John colpì con violenza il morbido favo e la sua mano luccicò di liquido purpureo. — Perché loro non sono qui.

— Loro chi?

— Ruth e Loren. Sono proprio andati.

— No, fermo… — cercò di trattenerlo Jerry, ma il fratello ora colpiva con ambo le mani, spaccando i bubboni e facendo schizzare via il contenuto. La nebbia dolciastra che questo produceva a contatto del suolo li avvolgeva entrambi. Jerry lo afferrò per le spalle, tirandolo indietro. — Basta! Basta, John, maledizione!

— Loro li hanno presi! — urlò il fratello. Vacillò, con le lacrime agli occhi, e continuò a prendere a pugni il favo mandando gemiti finché non scivolò. — Non ci sono qui, Jerry!

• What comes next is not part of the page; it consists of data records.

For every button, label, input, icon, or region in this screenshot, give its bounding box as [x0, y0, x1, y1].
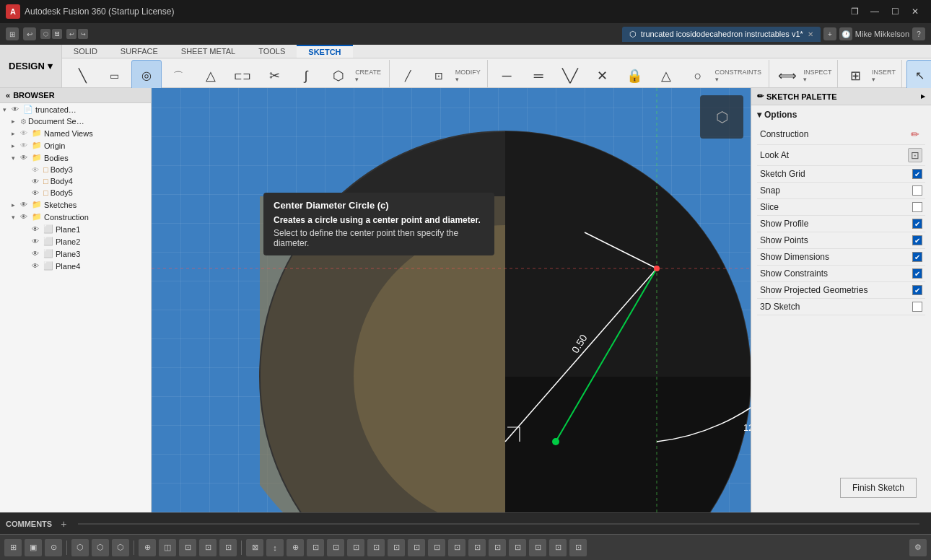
bb-layout6[interactable]: ⊡: [347, 539, 364, 556]
bb-layout9[interactable]: ⊡: [408, 539, 425, 556]
bb-display-mode[interactable]: ⬡: [92, 539, 109, 556]
eye-icon[interactable]: 👁: [32, 189, 42, 197]
rect-button[interactable]: ▭: [100, 60, 129, 92]
maximize-button[interactable]: ☐: [885, 3, 905, 20]
bb-layout13[interactable]: ⊡: [489, 539, 506, 556]
eye-icon[interactable]: 👁: [32, 237, 42, 245]
trim-button[interactable]: ✂: [259, 60, 289, 92]
tree-item-body5[interactable]: ▸ 👁 □ Body5: [0, 187, 151, 198]
show-constraints-checkbox[interactable]: ✔: [912, 268, 922, 279]
bb-layout14[interactable]: ⊡: [509, 539, 526, 556]
arc-button[interactable]: ⌒: [164, 60, 193, 92]
eye-icon[interactable]: 👁: [32, 262, 42, 270]
tab-sheet-metal[interactable]: SHEET METAL: [170, 45, 247, 58]
bb-visual-style[interactable]: ⬡: [112, 539, 129, 556]
tab-solid[interactable]: SOLID: [62, 45, 109, 58]
bb-select-paint[interactable]: ▣: [25, 539, 42, 556]
bb-layout10[interactable]: ⊡: [428, 539, 445, 556]
tree-item-named[interactable]: ▸ 👁 📁 Named Views: [0, 127, 151, 139]
restore-button[interactable]: ❐: [844, 3, 865, 20]
tab-tools[interactable]: TOOLS: [247, 45, 297, 58]
constraint-btn2[interactable]: ═: [524, 60, 554, 92]
close-button[interactable]: ✕: [905, 3, 925, 20]
construction-icon[interactable]: ✏: [908, 127, 922, 141]
show-profile-checkbox[interactable]: ✔: [912, 219, 922, 229]
bb-layout16[interactable]: ⊡: [549, 539, 567, 556]
show-projected-checkbox[interactable]: ✔: [912, 285, 922, 295]
tree-item-body4[interactable]: ▸ 👁 □ Body4: [0, 175, 151, 187]
bb-select-3d[interactable]: ⊙: [45, 539, 62, 556]
line-button[interactable]: ╲: [68, 60, 97, 92]
eye-icon[interactable]: 👁: [32, 225, 42, 233]
tree-item-bodies[interactable]: ▾ 👁 📁 Bodies: [0, 152, 151, 164]
tree-item-plane4[interactable]: ▸ 👁 ⬜ Plane4: [0, 260, 151, 272]
bb-layout5[interactable]: ⊡: [327, 539, 344, 556]
3d-sketch-checkbox[interactable]: [912, 302, 922, 312]
tree-item-docsettings[interactable]: ▸ ⚙ Document Se…: [0, 115, 151, 127]
tab-close-icon[interactable]: ✕: [808, 30, 813, 38]
bb-select-rect[interactable]: ⊞: [4, 539, 22, 556]
eye-icon[interactable]: 👁: [32, 250, 42, 258]
modify-btn1[interactable]: ╱: [394, 60, 423, 92]
constraint-btn1[interactable]: ─: [492, 60, 522, 92]
spline-button[interactable]: ∫: [292, 60, 321, 92]
show-dimensions-checkbox[interactable]: ✔: [912, 252, 922, 262]
minimize-button[interactable]: —: [865, 3, 885, 20]
canvas[interactable]: 0.50 120.0° Center Diameter Circle (c) C…: [152, 88, 751, 512]
bb-layout8[interactable]: ⊡: [388, 539, 405, 556]
circle-center-button[interactable]: ◎: [131, 60, 161, 92]
eye-icon[interactable]: 👁: [20, 213, 30, 221]
polygon-button[interactable]: ⬡: [323, 60, 353, 92]
tree-item-construction[interactable]: ▾ 👁 📁 Construction: [0, 211, 151, 223]
constraint-btn6[interactable]: ○: [683, 60, 712, 92]
tree-item-sketches[interactable]: ▸ 👁 📁 Sketches: [0, 198, 151, 211]
eye-icon[interactable]: 👁: [20, 129, 30, 137]
lookat-icon[interactable]: ⊡: [908, 148, 922, 162]
bb-move[interactable]: ⊕: [139, 539, 156, 556]
active-tab[interactable]: ⬡ truncated icosidodecahedron instructab…: [622, 27, 821, 42]
tree-item-body3[interactable]: ▸ 👁 □ Body3: [0, 164, 151, 175]
tree-item-origin[interactable]: ▸ 👁 📁 Origin: [0, 139, 151, 152]
tree-item-plane1[interactable]: ▸ 👁 ⬜ Plane1: [0, 223, 151, 235]
bb-layout17[interactable]: ⊡: [569, 539, 587, 556]
bb-orbit[interactable]: ⊡: [199, 539, 217, 556]
bb-grid[interactable]: ⊡: [179, 539, 196, 556]
slice-checkbox[interactable]: [912, 202, 922, 212]
constraint-btn4[interactable]: ✕: [587, 60, 617, 92]
select-button[interactable]: ↖: [906, 60, 931, 92]
bb-layout15[interactable]: ⊡: [529, 539, 546, 556]
design-button[interactable]: DESIGN ▾: [0, 45, 62, 87]
tree-item-root[interactable]: ▾ 👁 📄 truncated…: [0, 103, 151, 115]
triangle-button[interactable]: △: [196, 60, 225, 92]
finish-sketch-button[interactable]: Finish Sketch: [840, 478, 917, 498]
tree-item-plane2[interactable]: ▸ 👁 ⬜ Plane2: [0, 235, 151, 248]
eye-icon[interactable]: 👁: [20, 201, 30, 209]
bb-settings[interactable]: ⚙: [909, 539, 927, 556]
bb-layout2[interactable]: ↕: [266, 539, 284, 556]
sidebar-collapse-icon[interactable]: «: [6, 91, 10, 100]
bb-zoom[interactable]: ⊡: [219, 539, 237, 556]
inspect-button[interactable]: ⟺: [774, 60, 801, 92]
tree-item-plane3[interactable]: ▸ 👁 ⬜ Plane3: [0, 248, 151, 260]
bb-layout7[interactable]: ⊡: [367, 539, 385, 556]
sketch-grid-checkbox[interactable]: ✔: [912, 169, 922, 179]
eye-icon[interactable]: 👁: [20, 154, 30, 162]
slot-button[interactable]: ⊏⊐: [227, 60, 257, 92]
show-points-checkbox[interactable]: ✔: [912, 235, 922, 245]
tab-surface[interactable]: SURFACE: [109, 45, 170, 58]
bb-layout4[interactable]: ⊡: [307, 539, 324, 556]
constraint-btn5[interactable]: △: [651, 60, 681, 92]
tab-sketch[interactable]: SKETCH: [297, 45, 352, 58]
bb-visibility[interactable]: ⬡: [71, 539, 89, 556]
palette-collapse-icon[interactable]: ▸: [921, 92, 925, 101]
modify-btn2[interactable]: ⊡: [424, 60, 453, 92]
eye-icon[interactable]: 👁: [20, 141, 30, 149]
eye-icon[interactable]: 👁: [12, 105, 22, 113]
snap-checkbox[interactable]: [912, 185, 922, 196]
bb-layout1[interactable]: ⊠: [246, 539, 263, 556]
bb-layout3[interactable]: ⊕: [287, 539, 304, 556]
bb-pan[interactable]: ◫: [159, 539, 176, 556]
plus-button[interactable]: +: [61, 518, 66, 530]
constraint-lock[interactable]: 🔒: [619, 60, 649, 92]
eye-icon[interactable]: 👁: [32, 178, 42, 185]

I due ruzzolarono avvinghiati nella poltiglia che copriva il pavimento, con la lampada che rimbalzava fra le loro gambe. Poi Jerry riuscì a tirare il fratello a sedere e lo tenne fermo. John si passò una mano sugli occhi e scosse il capo, quindi cominciò a singhiozzare, a denti stretti e in silenzio. Jerry recuperò la lampada, la girò attorno nella fitta caligine e gli poggiò una mano su una spalla. — Su, su — mormorò più volte. Grondavano di maleodorante sostanza marroncina. — Su, non fare così.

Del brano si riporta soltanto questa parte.